Rule 27. Form of briefs.
(a) Paper size; printing margins. Briefs shall be typewritten, printed or prepared by photocopying or other duplicating or copying process that will produce clear, black and permanent copies equally legible to printing, on opaque, unglazed paper 8 1/2 inches wide and 11 inches long, and shall be securely bound along the left margin. Paper may be recycled paper, with or without deinking. The printing must be double spaced, except for matter customarily single spaced and indented. Margins shall be at least one inch on the top, bottom and sides of each page. Page numbers may appear in the margins.
(b) Typeface. Either a proportionally spaced or monospaced typeface in a plain, roman style may be used. A proportionally spaced typeface must be 13-point or larger for both text and footnotes. A monospaced typeface may not contain more than ten characters per inch for both text and footnotes.

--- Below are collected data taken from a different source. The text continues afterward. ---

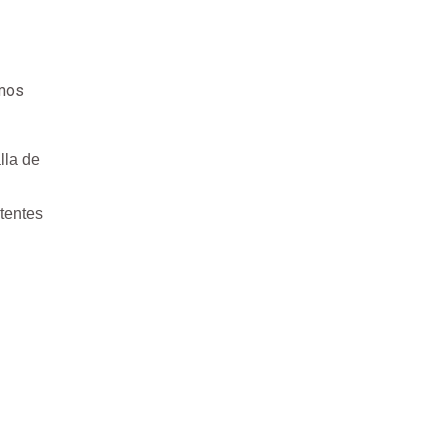
emos
lla de
tentes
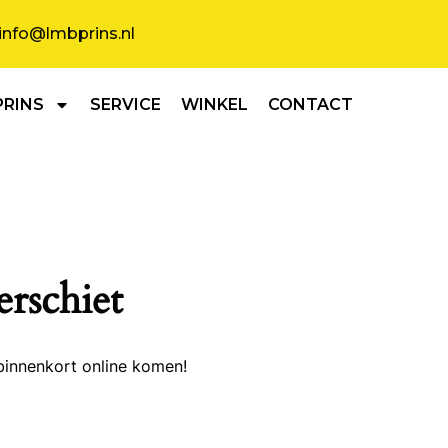
info@lmbprins.nl
PRINS
SERVICE
WINKEL
CONTACT
erschiet
binnenkort online komen!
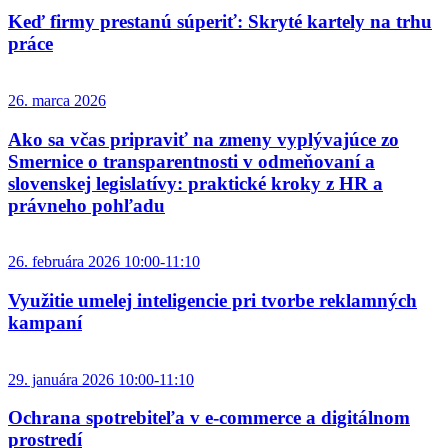
Keď firmy prestanú súperiť: Skryté kartely na trhu
práce
26. marca 2026
Ako sa včas pripraviť na zmeny vyplývajúce zo
Smernice o transparentnosti v odmeňovaní a
slovenskej legislatívy: praktické kroky z HR a
právneho pohľadu
26. februára 2026 10:00-11:10
Využitie umelej inteligencie pri tvorbe reklamných
kampaní
29. januára 2026 10:00-11:10
Ochrana spotrebiteľa v e‑commerce a digitálnom
prostredí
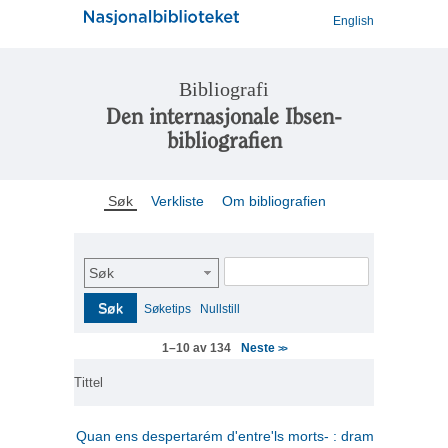
English
Bibliografi
Den internasjonale Ibsen-
bibliografien
Søk
Verkliste
Om bibliografien
Søk
Søk
Søketips
Nullstill
Neste
1–10 av 134
>>
Tittel
Quan ens despertarém d'entre'ls morts- : drama en tres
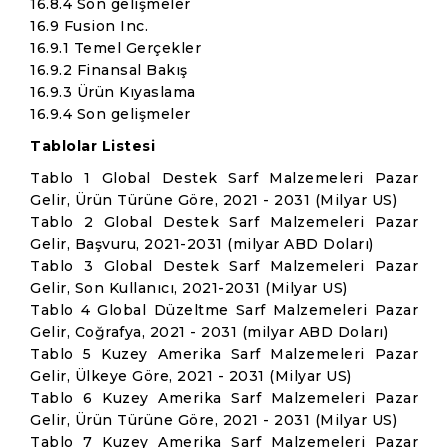
16.8.4 Son gelişmeler
16.9 Fusion Inc.
16.9.1 Temel Gerçekler
16.9.2 Finansal Bakış
16.9.3 Ürün Kıyaslama
16.9.4 Son gelişmeler
Tablolar Listesi
Tablo 1 Global Destek Sarf Malzemeleri Pazar
Gelir, Ürün Türüne Göre, 2021 - 2031 (Milyar US)
Tablo 2 Global Destek Sarf Malzemeleri Pazar
Gelir, Başvuru, 2021-2031 (milyar ABD Doları)
Tablo 3 Global Destek Sarf Malzemeleri Pazar
Gelir, Son Kullanıcı, 2021-2031 (Milyar US)
Tablo 4 Global Düzeltme Sarf Malzemeleri Pazar
Gelir, Coğrafya, 2021 - 2031 (milyar ABD Doları)
Tablo 5 Kuzey Amerika Sarf Malzemeleri Pazar
Gelir, Ülkeye Göre, 2021 - 2031 (Milyar US)
Tablo 6 Kuzey Amerika Sarf Malzemeleri Pazar
Gelir, Ürün Türüne Göre, 2021 - 2031 (Milyar US)
Tablo 7 Kuzey Amerika Sarf Malzemeleri Pazar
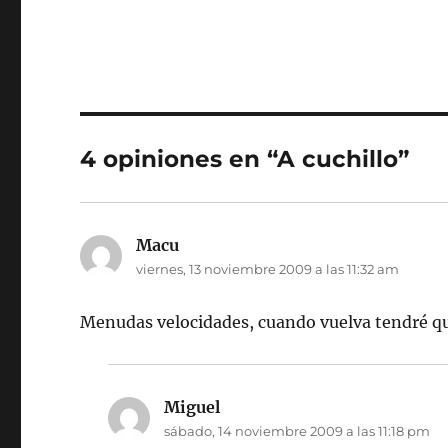
4 opiniones en “A cuchillo”
Macu
dice:
viernes, 13 noviembre 2009 a las 11:32 am
Menudas velocidades, cuando vuelva tendré que
Miguel
dice:
sábado, 14 noviembre 2009 a las 11:18 pm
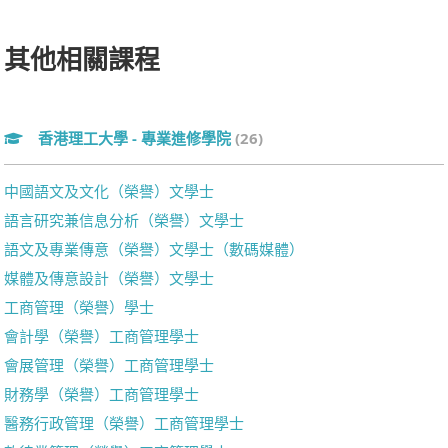
其他相關課程
香港理工大學 - 專業進修學院
(26)
中國語文及文化（榮譽）文學士
語言研究兼信息分析（榮譽）文學士
語文及專業傳意（榮譽）文學士（數碼媒體）
媒體及傳意設計（榮譽）文學士
工商管理（榮譽）學士
會計學（榮譽）工商管理學士
會展管理（榮譽）工商管理學士
財務學（榮譽）工商管理學士
醫務行政管理（榮譽）工商管理學士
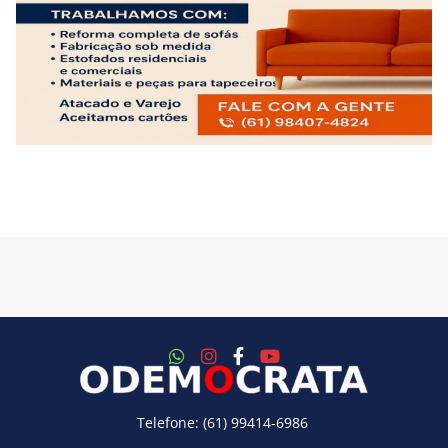
Telefone: (61) 99414-6986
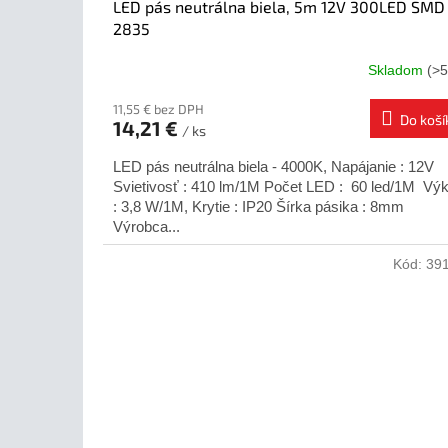
v
LED pás neutrálna biela, 5m 12V 300LED SMD
2835
Skladom
(>5
11,55 € bez DPH
Do koší
14,21 €
/ ks
LED pás neutrálna biela - 4000K, Napájanie : 12V
Svietivosť : 410 lm/1M Počet LED : 60 led/1M Vý
: 3,8 W/1M, Krytie : IP20 Šírka pásika : 8mm
Výrobca...
Kód:
39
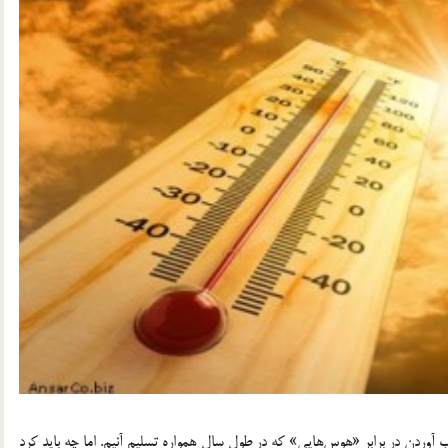
ردن در برابر «هوس‌هایی» که در طول سال همواره تسلیم آنیم. اما چه باید کرد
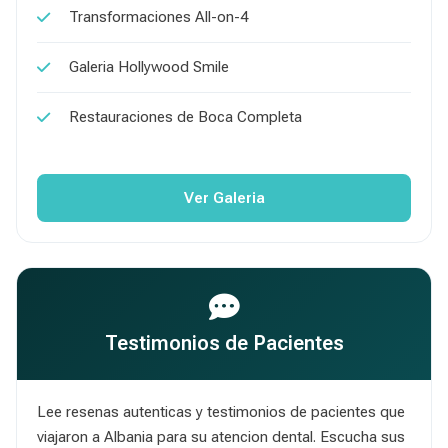
Transformaciones All-on-4
Galeria Hollywood Smile
Restauraciones de Boca Completa
Ver Galeria
Testimonios de Pacientes
Lee resenas autenticas y testimonios de pacientes que
viajaron a Albania para su atencion dental. Escucha sus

(c) Binding. Briefs shall be printed on both sides of the page, and bound with a compact-type binding so as not unduly to increase the thickness of the brief along the bound side. Coiled plastic and spiral-type bindings are not acceptable.
(d) Color of cover; contents of cover. The cover of the opening brief of appellant shall be blue; that of appellee, red; that of intervenor, guardian ad litem, or amicus curiae, green; that of any reply brief, or in cases involving a cross-appeal, the appellant's second brief, gray; that of any petition for rehearing, tan; that of any response to a petition for rehearing, white; that of a petition for certiorari, white; that of a response to a petition for certiorari, orange; and that of a reply to the response to a petition for certiorari, yellow. All brief covers shall be of heavy cover stock. There shall be adequate contrast between the printing and the color of the cover. The cover of all briefs shall set forth in the caption the full title given to the case in the court or agency from which the appeal was taken, as modified pursuant to Rule 3(g), as well as the designation of the parties both as they appeared in the lower court or agency and as they appear in the appeal. In addition, the covers shall contain: the name of the appellate court; the number of the case in the appellate court opposite the case title; the title of the document (e.g., Brief of Appellant); the nature of the proceeding in the appellate court (e.g., Appeal, Petition for Review); the name of the court and judge, agency or board below; and the names and addresses of counsel for the respective parties designated as attorney for appellant, petitioner, appellee, or respondent, as the case may be. The names of counsel for the party filing the document shall appear in the lower right and opposing counsel in the lower left of the cover. In criminal cases, the cover of the defendant's brief shall also indicate whether the defendant is presently incarcerated in connection with the case on appeal and if the brief is an Anders brief.
(e) Effect of non-compliance with rules. The clerk shall examine all briefs before filing. If they are not prepared in accordance with these rules, they will not be filed but shall be returned to be properly prepared. The clerk shall retain one copy of the non-complying brief and the party shall file a brief prepared in compliance with these rules within 5 days. The party whose brief has been rejected under this provision shall immediately notify the opposing party in writing of the lodging. The clerk may grant additional time for bringing a brief into compliance only under extraordinary circumstances. This rule is not intended to permit significant substantive changes in briefs.
Advisory Committee Note
The change from the term "pica size" to "ten characters per inch" is intended to accommodate the widespread use of word processors. The definition of pica is print of approximately ten characters per inch. The amendment is not intended to prohibit proportionally spaced printing.
An Anders brief is a brief filed pursuant to Anders v. California, 386 U.S. 793, 97 S.Ct. 1396 (1967), in cases where counsel believes no nonfrivolous appellate issues exist. In order for an Anders-type brief to be accepted by either the Utah Court of Appeals or the Utah Supreme Court, counsel must comply with specific requirements that are more rigorous than those set forth in Anders. See, e.g. State v. Wells, 2000 UT App 304, 13 P.3d 1056 (per curiam); In re D.C., 963 P.2d 761 (Utah App. 1998); State v. Flores, 855 P.2d 258 (Utah App. 1993) (per curiam); Dunn v. Cook, 791 P.2d 873 (Utah 1990); and State v. Clayton, 639 P.2d 168 (Utah 1981).